* **THE RECORDS**:

# # # #

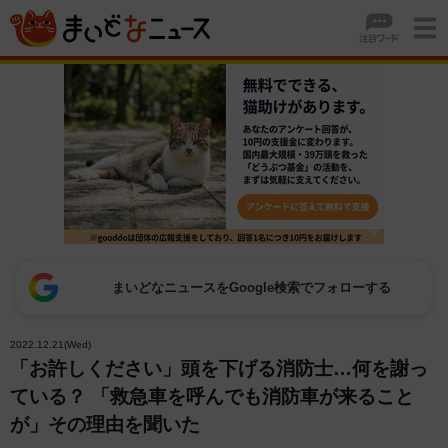
まいどなニュースをGoogle検索でフォローする
2022.12.21(Wed)
「お許しください」頭を下げる消防士…何を謝っ
ている？ 「救急車を呼んでも消防車が来ること
が」その理由を聞いた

# # # #

* **WHAT YOU ARE ASKED TO DO**:
Exact copies of the lines from the one holding "2022.12.21(Wed)" through the last line above, and only those, make up the answer.

* **FINAL ANSWER**:
2022.12.21(Wed)
「お許しください」頭を下げる消防士…何を謝っ
ている？ 「救急車を呼んでも消防車が来ること
が」その理由を聞いた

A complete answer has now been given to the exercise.